Since July, the Mount Vernon native has followed the Dukha nomadic reindeer herders of the Khövsgöl Province of Mongolia near the Siberian border, documenting their daily activities through pictures and notes. Saturday, Surovell will share months of research with people at the James Lee Community Center in Falls Church.
“I wanted to study human behavior in a nomadic context in a tempered environment,” Surovell said Thursday during a telephone interview. “Not a lot of nomadic people exist in the world today. I ended up going to Mongolia because I had some colleagues that had worked there and had some contacts there.”

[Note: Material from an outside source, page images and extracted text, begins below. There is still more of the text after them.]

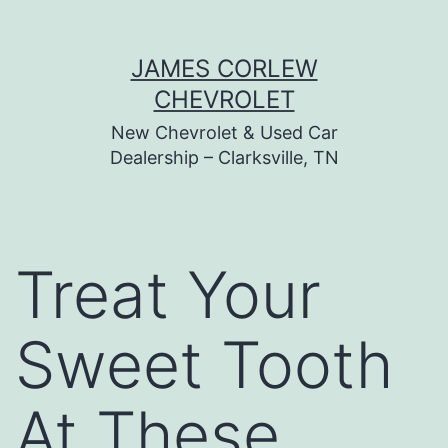
Skip
JAMES CORLEW
to
CHEVROLET
content
New Chevrolet & Used Car
Dealership – Clarksville, TN
Treat Your
Sweet Tooth
At These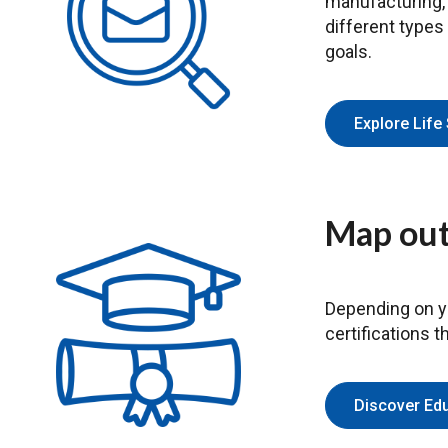
manufacturing, a
different types
goals.
Explore Life
Map out
Depending on yo
certifications 
Discover Ed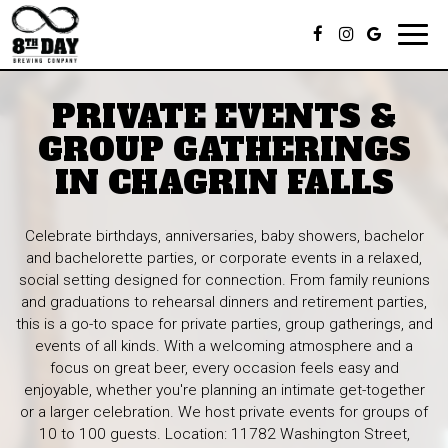
Toggl
navig
PRIVATE EVENTS &
GROUP GATHERINGS
IN CHAGRIN FALLS
Celebrate birthdays, anniversaries, baby showers, bachelor
and bachelorette parties, or corporate events in a relaxed,
social setting designed for connection. From family reunions
and graduations to rehearsal dinners and retirement parties,
this is a go-to space for private parties, group gatherings, and
events of all kinds. With a welcoming atmosphere and a
focus on great beer, every occasion feels easy and
enjoyable, whether you're planning an intimate get-together
or a larger celebration. We host private events for groups of
10 to 100 guests. Location: 11782 Washington Street,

Surovell, interim director of the George C. Frison Institute Department of Anthropology at the University of Wyoming, has accumulated more than 5,300 photos since July. He and his colleagues used time-lapse photography and photogrammetry to map the spatial distribution of genders, ages, activities and equipment in exterior spaces. Surovell said he will return to Mongolia in August and expects to finish his research within the next two years.
It’s not the flight that the most tiring part of his travels to Mongolia to follow the Dukha nomadic reindeer herders. It’s the 600 miles he has to travel by vehicle through rough terrain on the ground followed by another 20 miles by horseback to finally reach his destination. Once there, he sleeps on the ground in tents for the entire time he is there completing his research.
“Mongolia is kind of a rugged place,” he said. “It’s kind of tough but it’s rewarding.”
Surovell will present “Mapping People in their Living Space: The Dukha Ethnoarchaeological Project in Mongolia,” at 10 a.m. at the James Lee Community Center on Saturday.